Infrastructure Testing: Validating Before You Deploy
Test infrastructure changes before they reach production. Covers Terraform plan analysis, policy-as-code with OPA, integration testing for IaC, chaos engineering for infrastructure, and building confidence in infrastructure changes.
Infrastructure code deserves the same testing rigor as application code. A misconfigured security group, an incorrect IAM policy, or a missing resource tag can cause outages, security breaches, or compliance violations. Testing infrastructure changes before deployment catches these issues when the cost of fixing them is minutes, not hours.
The Testing Pyramid for Infrastructure
╱╲
╱ ╲ Chaos / Integration Tests
╱ ╲ (real cloud resources, slow, expensive)
╱──────╲
╱ ╲ Policy Tests
╱ ╲ (OPA/Sentinel, fast, comprehensive)
╱────────────╲
╱ ╲ Static Analysis / Linting
╱________________╲ (tflint, checkov, fastest)
Layer 1: Static Analysis
Catch syntax errors, deprecated resources, and security misconfigurations without deploying anything:
# Terraform linting
tflint --recursive
# Security scanning
checkov -d .
trivy config .
# Format validation
terraform fmt -check -recursive
Layer 2: Policy-as-Code
Enforce organizational rules before apply:
# OPA policy: All S3 buckets must have encryption
deny[msg] {
resource := input.resource_changes[_]
resource.type == "aws_s3_bucket"
not resource.change.after.server_side_encryption_configuration
msg := sprintf("S3 bucket '%s' must have encryption enabled", [resource.name])
}
# All resources must have required tags
deny[msg] {
resource := input.resource_changes[_]
required_tags := {"Environment", "Team", "CostCenter"}
provided_tags := {tag | resource.change.after.tags[tag]}
missing := required_tags - provided_tags
count(missing) > 0
msg := sprintf("Resource '%s' missing tags: %v", [resource.name, missing])
}
Layer 3: Integration Tests
Deploy to ephemeral environments and validate:
// Terratest example
func TestVPCModule(t *testing.T) {
terraformOptions := &terraform.Options{
TerraformDir: "../modules/vpc",
Vars: map[string]interface{}{
"environment": "test",
"cidr_block": "10.99.0.0/16",
},
}
defer terraform.Destroy(t, terraformOptions)

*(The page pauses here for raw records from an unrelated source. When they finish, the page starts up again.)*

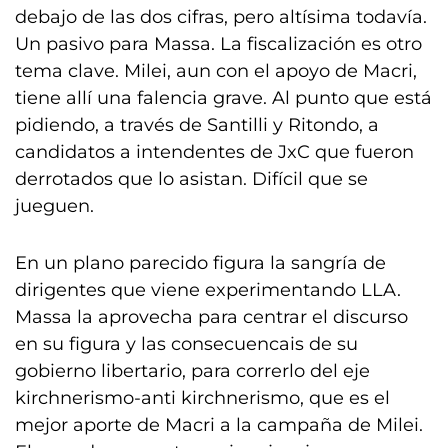
debajo de las dos cifras, pero altísima todavía.
Un pasivo para Massa. La fiscalización es otro
tema clave. Milei, aun con el apoyo de Macri,
tiene allí una falencia grave. Al punto que está
pidiendo, a través de Santilli y Ritondo, a
candidatos a intendentes de JxC que fueron
derrotados que lo asistan. Difícil que se
jueguen.
En un plano parecido figura la sangría de
dirigentes que viene experimentando LLA.
Massa la aprovecha para centrar el discurso
en su figura y las consecuencais de su
gobierno libertario, para correrlo del eje
kirchnerismo-anti kirchnerismo, que es el
mejor aporte de Macri a la campaña de Milei.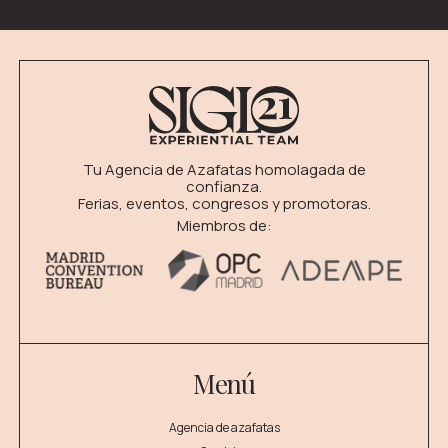
Tu Agencia de Azafatas homolagada de
confianza.
Ferias, eventos, congresos y promotoras.
Miembros de:
Menú
Agencia de azafatas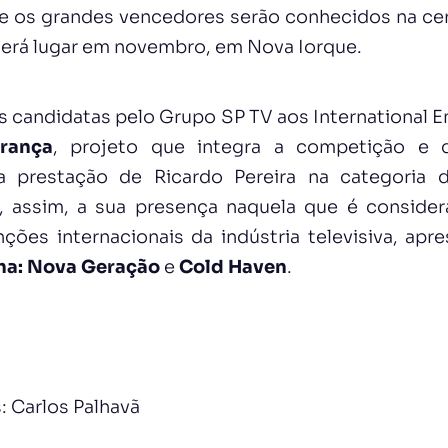
 os grandes vencedores serão conhecidos na ce
terá lugar em novembro, em Nova Iorque.
s candidatas pelo Grupo SP TV aos International
rança
, projeto que integra a competição e
a prestação de Ricardo Pereira na categoria 
a, assim, a sua presença naquela que é conside
nções internacionais da indústria televisiva, ap
ha: Nova Geração
e
Cold Haven
.
: Carlos Palhavã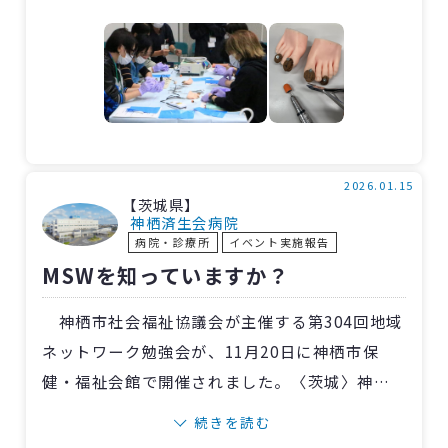
や、爪ゾンデ・グラインダーなどの手作り教材
を用いた実技演習を実施。参加者は楽しみなが
ら技術を習得し、知識を深めました。
会冒頭では皮膚・排泄ケア認定看護師の間宮
直子副看護部長が「安全な爪ケアの観察ポイン
ト」について講義。さらに「事前に足の状態を
知る」「やりすぎない」「迷ったら周囲に声を
2026.01.15
【茨城県】
かける」といった“安全で高齢者にやさしいケ
神栖済生会病院
病院・診療所
イベント実施報告
ア”の姿勢を、「爪切り看護外来」の担当看護師
MSWを知っていますか？
8人がインストラクターとして丁寧に伝えまし
た。
神栖市社会福祉協議会が主催する第304回地域
ネットワーク勉強会が、11月20日に神栖市保
健・福祉会館で開催されました。〈茨城〉神栖
済生会病院MSWの神田一彦さんが講師を務め、
続きを読む
医療関係者や一般の方合わせて24人が参加しま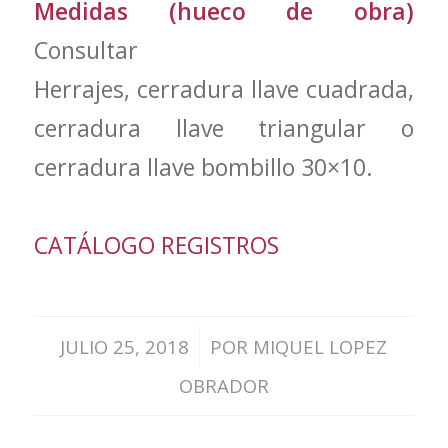
Medidas (hueco de obra)
Consultar
Herrajes, cerradura llave cuadrada,
cerradura llave triangular o
cerradura llave bombillo 30×10.
CATÁLOGO REGISTROS
/
JULIO 25, 2018
POR
MIQUEL LOPEZ
OBRADOR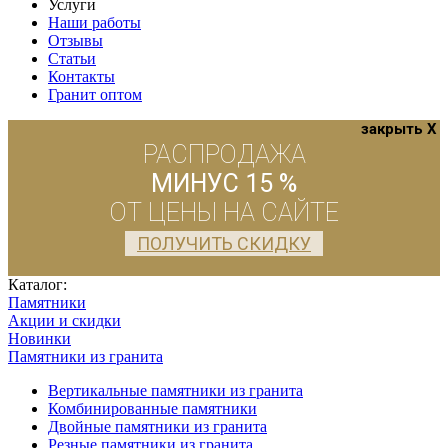
Услуги
Наши работы
Отзывы
Статьи
Контакты
Гранит оптом
закрыть X
РАСПРОДАЖА
МИНУС 15 %
ОТ ЦЕНЫ НА САЙТЕ
ПОЛУЧИТЬ СКИДКУ
Каталог:
Памятники
Акции и скидки
Новинки
Памятники из гранита
Вертикальные памятники из гранита
Комбинированные памятники
Двойные памятники из гранита
Резные памятники из гранита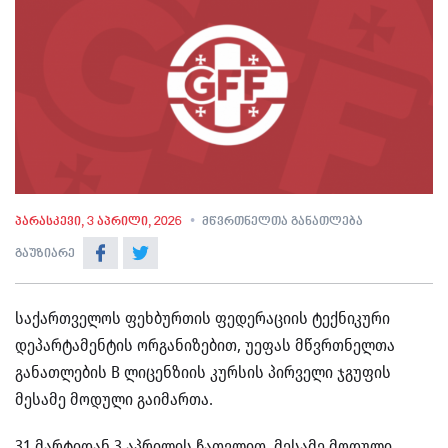
პარასკევი, 3 აპრილი, 2026
მწვრთნელთა განათლება
გაუზიარე
საქართველოს ფეხბურთის ფედერაციის ტექნიკური
დეპარტამენტის ორგანიზებით, უეფას მწვრთნელთა
განათლების B ლიცენზიის კურსის პირველი ჯგუფის
მესამე მოდული გაიმართა.
31 მარტიდან 3 აპრილის ჩათვლით, მესამე მოდული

terraform.InitAndApply(t, terraformOptions)
vpcId := terraform.Output(t, terraformOptions, "vpc_id")
assert.NotEmpty(t, vpcId)
subnets := terraform.OutputList(t, terraformOptions, "subnet_ids")
assert.Equal(t, 3, len(subnets))
}
Terraform Plan Analysis
Automated Plan Review
import json
def analyze_plan(plan_file):
with open(plan_file) as f:
plan = json.load(f)
changes = plan['resource_changes']
creates = [c for c in changes if 'create' in c['change']['actions']]
updates = [c for c in changes if 'update' in c['change']['actions']]
deletes = [c for c in changes if 'delete' in c['change']['actions']]
# Alert on destructive changes
if deletes:
print(f"WARNING: {len(deletes)} resources will be DESTROYED")
for d in deletes:
print(f" - {d['type']}.{d['name']}")
# Alert on replacement (destroy + create)
replaces = [c for c in changes if 'delete' in c['change']['actions']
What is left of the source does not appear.